Proposal: reboot the Unsafe Code Guidelines team as a Working Group


#1

I’d like to see some progress towards a workable set of Unsafe Code Guidelines. To that end, I have a proposal: I’d like to “reformulate” the Unsafe Code Guidelines effort as a “working group”.

Unlike before, I’d like to drive the process not by starting with discussion, but rather by starting on a draft of an actual guidelines document. The initial focus would be trying to come up with a kind of “table of contents”, basically talking about different questions that arise and trying to categorize them; we would then have people take a shot at drafting each section.

The initial goal would not be to make final decisions. Rather, when we write-up a question, we would trying to document the constraints at play. We would give examples of code that exists, complications that arise, and so forth. In some cases, where things seem relatively clear, we might be able to make firm statements about what is and what is not allowed, but in other cases we can settle for documenting the range of future possibilities.

Examples of things I would imagine we would cover:

  • We should discuss memory layout of types.
    • We know, for example, that one cannot rely on the layout of a repr(rust) types – except when you can! Let’s see what we can document here.
  • Try to document the range of things unsafe code (and C code) does, and find dubious ones.
    • Example: we know it is UB to kill a thread and deallocate its stack without running destructors; it would destroy rayon etc.
    • However, we don’t quite know the conditions when longjmp would be ok – clearly it is done sometimes in C APIs.
    • I’m also not sure what the limits might be around things like signal handling
  • And yes, we can dig a bit into the aliasing rules too, though that’s worthy of a separate post (or 200).

Procedurally, I’d like to mostly work async of course, but with bi-weekly sync meetings (every 2 weeks). For the meetings, we would look over what’s been done, exchange questions, and try to set some goals for the next couple of weeks. Since I’ll be away for the next week, I propose we do our first meeting sometime after that. =)

Speaking personally, I do not have much time to devote to this, so I’d appreciate any help from others in terms of organization etc!
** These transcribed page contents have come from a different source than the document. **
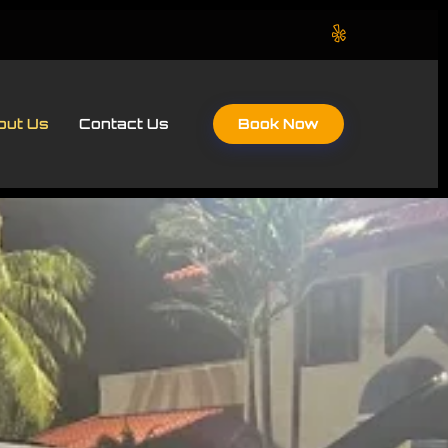
Book Now
out Us
Contact Us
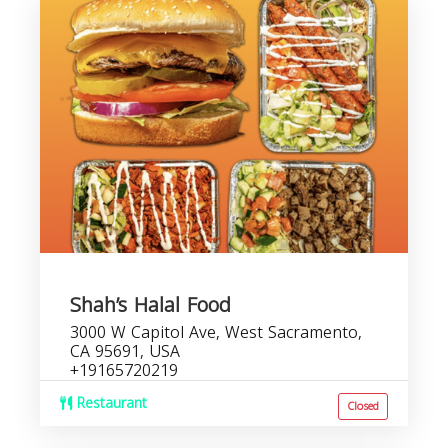
Shah’s Halal Food
3000 W Capitol Ave, West Sacramento,
CA 95691, USA
+19165720219
Restaurant
Closed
But I want to see progress, and I think that having even infrequent – but regular! – meetings ought to enable us to start getting traction here.

I’d also like to make sure we draw in a wide variety of folks where appropriate, both from industry and academia; I think that having a regular meeting or functioning working group should be helpful.

Thoughts?


#2

Another topics that has come up lately:

  • Unions and how to think about them
    • e.g., can we say anything about the bits inside
    • can they ever have “niches” for layout purposes
  • How that interacts with uninitialized memory or “volatile” memory

#3

cc @RalfJung @asajeffrey, with whom I talked about this at the All Hands – and others too, but I can’t remember everyone. =)


#4

I like it. :slight_smile: I think we may actually have more than one document to write then. The guidelines document seems to mostly consist of interesting cases in a long list; I’d also be interested to start writing a document that actually specifies the behavior of MIR using some kind of abstract machine. I think this should entirely abstract away details like memory layout, which is a point where it would interact closely with the guidelines document.

And it seems like unions should be pretty high up on our agenda, we currently have two PRs kind-of stalled on issues around “what is the basic bit pattern validity criterion for a union”: unsized unions, with the goal of enabling ManuallyDrop for unsized types, and the conflicting PR to add an empty variant to ManuallyDrop. And then unions with Drop types are generally a mess, though that doesn’t look like an unsafe code guidelines problem. However, shouldn’t such a discussion involve some union stakeholders, like people doing FFI? Or do you think we’d just collect the consequences of various design decisions and then make that available to an RFC discussion or so?